**Data for this task**

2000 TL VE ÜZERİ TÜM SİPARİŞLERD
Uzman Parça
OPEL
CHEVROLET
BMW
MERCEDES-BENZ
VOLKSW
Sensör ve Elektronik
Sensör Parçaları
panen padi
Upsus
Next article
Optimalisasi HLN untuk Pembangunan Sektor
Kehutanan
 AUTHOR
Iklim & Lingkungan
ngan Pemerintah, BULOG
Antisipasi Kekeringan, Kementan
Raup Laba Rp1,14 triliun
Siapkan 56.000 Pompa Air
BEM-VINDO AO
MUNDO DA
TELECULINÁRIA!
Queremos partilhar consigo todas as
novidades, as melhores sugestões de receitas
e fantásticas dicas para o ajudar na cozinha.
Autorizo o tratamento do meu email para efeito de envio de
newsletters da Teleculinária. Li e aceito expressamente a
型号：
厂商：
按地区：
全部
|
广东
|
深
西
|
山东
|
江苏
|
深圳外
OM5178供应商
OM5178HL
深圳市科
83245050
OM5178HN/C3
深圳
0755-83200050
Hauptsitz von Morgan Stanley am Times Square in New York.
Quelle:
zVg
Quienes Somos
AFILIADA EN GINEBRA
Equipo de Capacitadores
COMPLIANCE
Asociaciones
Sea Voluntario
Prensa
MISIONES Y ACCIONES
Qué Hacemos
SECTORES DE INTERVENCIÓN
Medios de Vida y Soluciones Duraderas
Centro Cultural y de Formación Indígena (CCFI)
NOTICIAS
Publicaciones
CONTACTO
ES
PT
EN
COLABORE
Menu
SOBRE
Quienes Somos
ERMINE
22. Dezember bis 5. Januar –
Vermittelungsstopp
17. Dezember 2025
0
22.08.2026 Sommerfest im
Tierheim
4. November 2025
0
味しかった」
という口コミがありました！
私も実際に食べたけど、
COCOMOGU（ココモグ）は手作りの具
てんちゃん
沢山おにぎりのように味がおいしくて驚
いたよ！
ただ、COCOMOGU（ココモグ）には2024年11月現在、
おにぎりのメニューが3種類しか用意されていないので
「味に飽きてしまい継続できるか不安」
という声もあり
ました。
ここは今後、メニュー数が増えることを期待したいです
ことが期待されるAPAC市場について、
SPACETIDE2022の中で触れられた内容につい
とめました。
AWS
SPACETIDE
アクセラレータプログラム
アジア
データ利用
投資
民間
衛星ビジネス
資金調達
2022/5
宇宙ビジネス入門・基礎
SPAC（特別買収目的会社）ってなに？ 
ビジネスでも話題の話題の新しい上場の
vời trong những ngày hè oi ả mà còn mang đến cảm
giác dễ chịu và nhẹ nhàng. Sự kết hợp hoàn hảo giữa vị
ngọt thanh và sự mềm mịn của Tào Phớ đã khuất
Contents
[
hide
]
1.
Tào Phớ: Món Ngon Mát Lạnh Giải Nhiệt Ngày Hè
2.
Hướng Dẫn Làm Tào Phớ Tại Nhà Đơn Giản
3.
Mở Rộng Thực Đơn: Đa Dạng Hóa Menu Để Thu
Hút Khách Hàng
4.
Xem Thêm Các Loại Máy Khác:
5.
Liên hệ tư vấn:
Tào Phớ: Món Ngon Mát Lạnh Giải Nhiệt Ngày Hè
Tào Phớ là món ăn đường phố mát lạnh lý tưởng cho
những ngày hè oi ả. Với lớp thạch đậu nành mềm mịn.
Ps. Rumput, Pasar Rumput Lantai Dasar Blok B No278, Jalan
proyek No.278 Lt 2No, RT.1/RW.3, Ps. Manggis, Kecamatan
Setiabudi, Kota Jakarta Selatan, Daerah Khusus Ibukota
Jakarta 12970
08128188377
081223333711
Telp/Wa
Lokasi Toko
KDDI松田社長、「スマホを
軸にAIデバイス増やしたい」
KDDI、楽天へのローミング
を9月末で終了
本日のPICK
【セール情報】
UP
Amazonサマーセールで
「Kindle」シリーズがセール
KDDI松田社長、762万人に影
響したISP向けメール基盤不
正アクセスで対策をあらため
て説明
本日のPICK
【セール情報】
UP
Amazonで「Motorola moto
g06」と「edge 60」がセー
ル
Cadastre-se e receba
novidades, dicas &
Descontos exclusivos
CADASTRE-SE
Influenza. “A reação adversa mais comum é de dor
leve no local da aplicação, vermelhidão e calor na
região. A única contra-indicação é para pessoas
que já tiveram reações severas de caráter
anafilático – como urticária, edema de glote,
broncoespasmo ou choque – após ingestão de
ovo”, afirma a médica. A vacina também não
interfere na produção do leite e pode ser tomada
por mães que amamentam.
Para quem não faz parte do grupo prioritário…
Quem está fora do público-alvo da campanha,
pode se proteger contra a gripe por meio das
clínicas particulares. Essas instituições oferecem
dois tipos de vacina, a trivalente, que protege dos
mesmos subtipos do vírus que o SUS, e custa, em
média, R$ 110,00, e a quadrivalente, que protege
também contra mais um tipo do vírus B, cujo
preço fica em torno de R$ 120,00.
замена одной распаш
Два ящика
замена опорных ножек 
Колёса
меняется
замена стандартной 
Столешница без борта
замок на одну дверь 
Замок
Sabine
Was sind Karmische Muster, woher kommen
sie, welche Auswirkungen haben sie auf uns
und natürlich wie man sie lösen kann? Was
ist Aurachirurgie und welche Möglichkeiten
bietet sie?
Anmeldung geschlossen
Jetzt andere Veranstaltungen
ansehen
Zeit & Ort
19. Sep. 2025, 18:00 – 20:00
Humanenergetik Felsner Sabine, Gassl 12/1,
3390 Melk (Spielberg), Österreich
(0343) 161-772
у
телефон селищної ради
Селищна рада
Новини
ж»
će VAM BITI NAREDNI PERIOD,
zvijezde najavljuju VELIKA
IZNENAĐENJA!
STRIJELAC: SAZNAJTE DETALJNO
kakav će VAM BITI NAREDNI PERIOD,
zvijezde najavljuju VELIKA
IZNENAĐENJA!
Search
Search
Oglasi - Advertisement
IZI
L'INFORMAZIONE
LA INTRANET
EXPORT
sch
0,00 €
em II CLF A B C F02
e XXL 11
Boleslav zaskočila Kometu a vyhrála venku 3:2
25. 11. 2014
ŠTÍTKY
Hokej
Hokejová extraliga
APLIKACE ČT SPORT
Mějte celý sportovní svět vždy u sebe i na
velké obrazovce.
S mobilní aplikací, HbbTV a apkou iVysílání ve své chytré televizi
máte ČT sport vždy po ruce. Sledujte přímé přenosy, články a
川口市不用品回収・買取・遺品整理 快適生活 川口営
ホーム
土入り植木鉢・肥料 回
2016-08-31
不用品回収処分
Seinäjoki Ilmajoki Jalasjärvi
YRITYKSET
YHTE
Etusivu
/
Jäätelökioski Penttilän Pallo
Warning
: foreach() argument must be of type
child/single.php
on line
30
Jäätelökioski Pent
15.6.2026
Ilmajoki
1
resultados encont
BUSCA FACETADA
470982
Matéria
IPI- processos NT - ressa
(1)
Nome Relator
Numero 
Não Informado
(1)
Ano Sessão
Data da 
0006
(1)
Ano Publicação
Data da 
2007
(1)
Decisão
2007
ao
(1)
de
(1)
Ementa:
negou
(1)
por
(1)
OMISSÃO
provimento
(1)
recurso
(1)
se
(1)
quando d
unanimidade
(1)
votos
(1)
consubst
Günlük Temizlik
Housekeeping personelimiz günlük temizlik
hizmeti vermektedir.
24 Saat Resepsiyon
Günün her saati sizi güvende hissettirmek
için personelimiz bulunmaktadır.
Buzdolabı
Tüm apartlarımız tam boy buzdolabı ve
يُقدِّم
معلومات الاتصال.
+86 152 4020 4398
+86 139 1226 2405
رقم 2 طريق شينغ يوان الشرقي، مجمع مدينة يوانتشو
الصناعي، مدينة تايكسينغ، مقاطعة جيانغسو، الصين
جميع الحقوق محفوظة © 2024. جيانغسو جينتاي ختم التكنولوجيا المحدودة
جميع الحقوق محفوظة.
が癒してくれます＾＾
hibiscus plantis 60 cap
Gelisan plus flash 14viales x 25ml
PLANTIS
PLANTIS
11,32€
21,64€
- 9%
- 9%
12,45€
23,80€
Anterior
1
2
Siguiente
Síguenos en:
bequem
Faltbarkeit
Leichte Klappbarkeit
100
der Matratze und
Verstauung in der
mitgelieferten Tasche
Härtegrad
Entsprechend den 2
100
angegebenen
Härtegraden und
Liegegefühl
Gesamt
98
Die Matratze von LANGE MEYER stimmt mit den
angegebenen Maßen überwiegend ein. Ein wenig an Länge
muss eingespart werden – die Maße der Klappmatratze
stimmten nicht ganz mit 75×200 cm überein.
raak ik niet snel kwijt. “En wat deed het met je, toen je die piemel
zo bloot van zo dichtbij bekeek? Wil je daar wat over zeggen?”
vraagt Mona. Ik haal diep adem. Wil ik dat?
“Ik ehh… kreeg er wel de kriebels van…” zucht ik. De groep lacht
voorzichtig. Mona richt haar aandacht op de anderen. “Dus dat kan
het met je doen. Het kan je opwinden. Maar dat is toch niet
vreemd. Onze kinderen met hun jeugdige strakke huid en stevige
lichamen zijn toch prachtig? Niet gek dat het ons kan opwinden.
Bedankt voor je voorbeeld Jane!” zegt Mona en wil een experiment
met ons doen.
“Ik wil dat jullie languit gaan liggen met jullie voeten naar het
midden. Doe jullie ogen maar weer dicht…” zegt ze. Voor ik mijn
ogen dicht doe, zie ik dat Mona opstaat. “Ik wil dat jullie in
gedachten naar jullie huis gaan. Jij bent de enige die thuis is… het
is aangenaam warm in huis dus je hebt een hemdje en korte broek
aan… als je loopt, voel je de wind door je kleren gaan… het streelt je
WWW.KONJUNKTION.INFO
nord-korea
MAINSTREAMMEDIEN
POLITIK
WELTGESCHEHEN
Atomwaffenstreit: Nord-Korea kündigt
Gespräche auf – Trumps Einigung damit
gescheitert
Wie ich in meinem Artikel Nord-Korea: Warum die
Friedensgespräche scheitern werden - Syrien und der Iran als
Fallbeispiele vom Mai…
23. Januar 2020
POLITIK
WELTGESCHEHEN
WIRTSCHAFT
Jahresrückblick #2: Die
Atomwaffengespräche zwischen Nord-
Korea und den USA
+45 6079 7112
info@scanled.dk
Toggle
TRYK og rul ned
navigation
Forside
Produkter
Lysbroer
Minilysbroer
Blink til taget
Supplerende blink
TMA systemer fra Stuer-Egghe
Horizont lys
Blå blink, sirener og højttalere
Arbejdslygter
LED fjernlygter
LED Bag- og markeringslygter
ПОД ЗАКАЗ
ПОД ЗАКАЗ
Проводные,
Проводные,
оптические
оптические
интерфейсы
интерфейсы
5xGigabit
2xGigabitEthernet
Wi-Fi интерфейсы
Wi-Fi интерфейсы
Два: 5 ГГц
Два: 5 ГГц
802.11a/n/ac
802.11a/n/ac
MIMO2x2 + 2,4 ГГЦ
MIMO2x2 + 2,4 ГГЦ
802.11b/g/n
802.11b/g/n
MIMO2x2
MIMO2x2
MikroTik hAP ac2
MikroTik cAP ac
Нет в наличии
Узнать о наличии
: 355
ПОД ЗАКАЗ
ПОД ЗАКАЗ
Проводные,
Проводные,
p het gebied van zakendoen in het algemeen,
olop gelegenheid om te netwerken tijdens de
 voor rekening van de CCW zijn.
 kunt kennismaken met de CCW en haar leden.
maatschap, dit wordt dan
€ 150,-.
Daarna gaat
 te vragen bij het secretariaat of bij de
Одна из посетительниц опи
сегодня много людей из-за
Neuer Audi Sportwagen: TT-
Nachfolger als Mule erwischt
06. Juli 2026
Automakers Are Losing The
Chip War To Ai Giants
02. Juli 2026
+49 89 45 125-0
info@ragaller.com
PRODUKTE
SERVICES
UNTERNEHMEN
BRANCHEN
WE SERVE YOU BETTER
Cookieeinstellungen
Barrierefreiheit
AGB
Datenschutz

**Exercise brief**
If a line in the data above holds the string "замена", report that line.

**Your solution**
замена одной распаш
замена опорных ножек 
замена стандартной 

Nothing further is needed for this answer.